Recent Supreme Court history also weighs heavily in the minds of some Democrats. Though she became a liberal icon, the late Supreme Court Justice Ruth Bader Ginsburg decided against retiring under former President Barack Obama, for example. Justice Amy Coney Barrett, a Trump-appointed social conservative, now holds her seat. 

“If Justice Breyer fails to step down at the end of this term, it is likely to set off a wave of concern from people who are right now biting their tongue on the expectation he will do the right thing on his own,” Brian Fallon, the executive director of Demand Justice, a progressive advocacy group, told HuffPost in a statement.

“With all due respect to Justice Breyer, I don’t think he is owed our deference here,” he added. “The decision about whether or not to remain on the Court is not just about whether he likes his job. The decision concerns millions of Americans whose personal fates will be impacted by the future composition of the Court.”

Breyer was nominated to the court by President Bill Clinton nearly 30 years ago. A reliable vote on the court’s liberal wing, he’s helped deliver landmark rulings in favor of LGBTQ rights and reproductive rights, among others.

The associate justice has given few hints about his future, but he does have an upcoming book in which he addresses the danger of politicizing the Supreme Court ― in what could be a hint about how he views public pressure campaigns like those calling on him to retire. In the book, titled “The Authority of the Court and the Peril of Politics,” Breyer also explicitly warns against the idea of court-packing, which has become more popular within the Democratic Party in recent years.

Democratic senators who spoke with HuffPost this week were extremely cautious about the subject, maintaining that a Supreme Court justice with a lifetime term has a right to decide when to go.

“I don’t feel like an Article I branch should tell an Article III judge with lifetime tenure what he should do,” said Sen. Tim Kaine (Va.), the Democratic vice presidential nominee in 2016.

“I don’t have any opinion on that. That’s up to him,” Sen. Sherrod Brown (Ohio) said.

Sen. Bernie Sanders (I-Vt.) simply declined to comment. 

Only Sen. Richard Blumenthal (Conn.), who has previously weighed in on the subject, was willing to nudge Breyer, albeit very gingerly.

“I wouldn’t presume to tell a Supreme Court justice to retire but he, more than anyone, knows the political reality,” Blumenthal said. “He’s worked here in the Senate. He knows the risk of staying on the court. He’s been a jurist of extraordinary distinction and intellect. So he could well leave now at the highest point of his career without any hint of criticism.”

Publicly urging a member of the court to retire is still seen as unseemly and taboo on Capitol Hill, especially when many senators are of similar age as the justices themselves. Such overtures are often made quietly through backchannels, like the Trump White House did with former Justice Anthony Kennedy, who stepped down in 2018 at the age of 82.  

“It just strikes me as pretty disrespectful.

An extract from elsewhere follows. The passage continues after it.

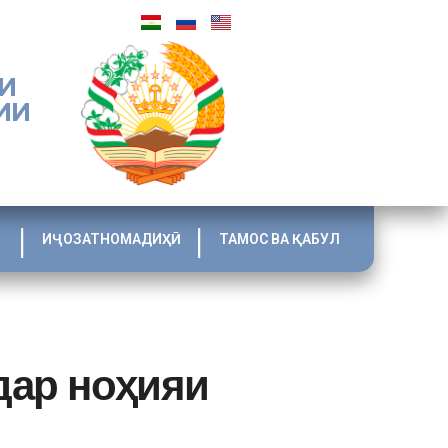
И
ИИ
ИҶОЗАТНОМАДИҲӢ
ТАМОС ВА ҚАБУЛ
дар ноҳияи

It’s not like whoever Biden would nominate would change the balance of the court much,” Sen. John Cornyn (R-Texas) told HuffPost.

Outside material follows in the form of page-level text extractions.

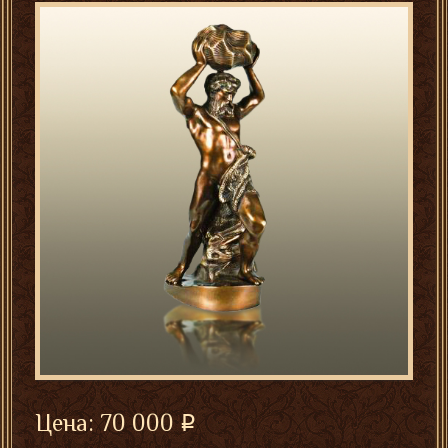
Цена:
70 000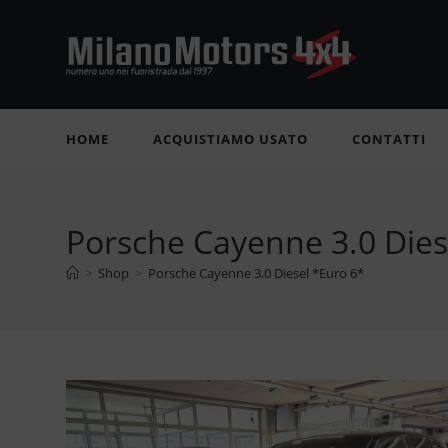
Salta
al
contenuto
HOME
ACQUISTIAMO USATO
CONTATTI
Porsche Cayenne 3.0 Dies
>
Shop
>
Porsche Cayenne 3.0 Diesel *Euro 6*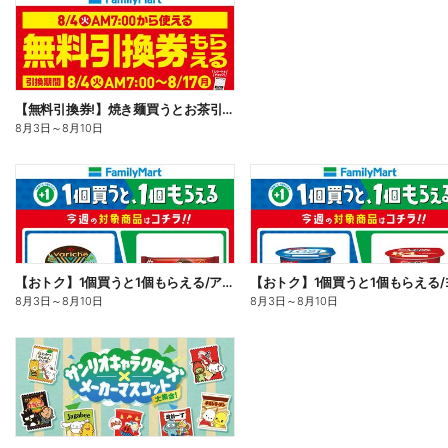
【無料引換券!】焼き麺買うとお茶引換券貰える!
8月3日
～
8月10日
【おトク】1個買うと1個もらえる/アイス
8月3日
～
8月10日
8月3日
～
8月10日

The Senate Judiciary Committee this week advanced Biden’s nomination of a potential Breyer successor who is backed by progressives, Judge Ketanji Brown Jackson, to the D.C. Circuit Court of Appeals. The court has been a stepping stone for most Supreme Court justices. 

Biden pledged during the presidential campaign to nominate a Black woman to the Supreme Court if he gets a chance to fill a vacancy. Jackson, 50, is among the most prominent Black women in the federal judiciary.